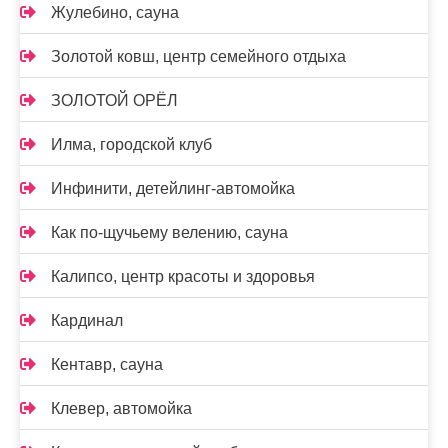
Жулебино, сауна
Золотой ковш, центр семейного отдыха
ЗОЛОТОЙ ОРЁЛ
Илма, городской клуб
Инфинити, детейлинг-автомойка
Как по-щучьему велению, сауна
Калипсо, центр красоты и здоровья
Кардинал
Кентавр, сауна
Клевер, автомойка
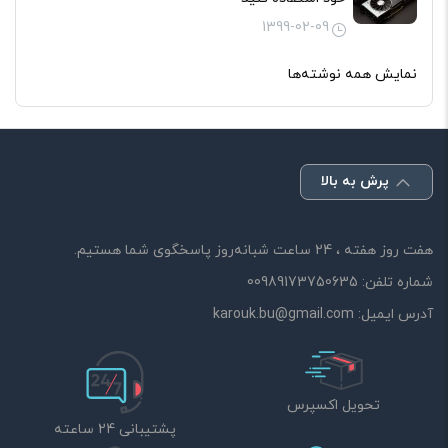
1399-02-09
نمایش همه نوشته‌ها
پرش به بالا
هفت روز هفته ، 24 ساعت شبانه‌روز پاسخگوی شما هستیم.
شماره تلفن:
00989173750635
آدرس ایمیل:
karouk.bu@gmail.com
تحویل اکسپرس
پشتیبانی 24 ساعته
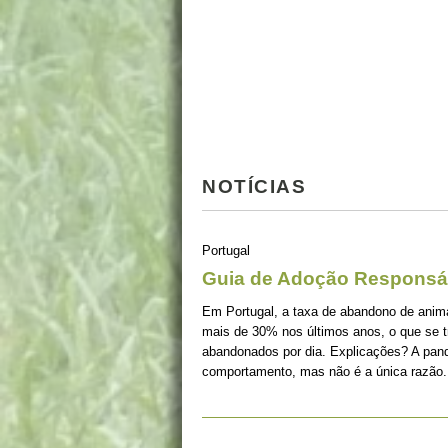
NOTÍCIAS
Portugal
Guia de Adoção Responsá
Em Portugal, a taxa de abandono de ani
mais de 30% nos últimos anos, o que se 
abandonados por dia. Explicações? A pan
comportamento, mas não é a única razão.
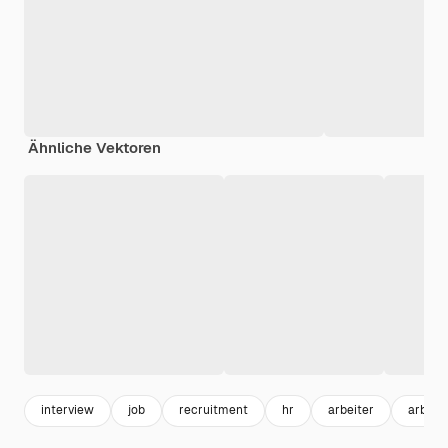
Ähnliche Vektoren
interview
job
recruitment
hr
arbeiter
arbeit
• • • • • • •
§ **Exercise**: Filter the listing by the string "автомойка"; copy each matching line.

§ **Answer to this task**:
Инфинити, детейлинг-автомойка
Клевер, автомойка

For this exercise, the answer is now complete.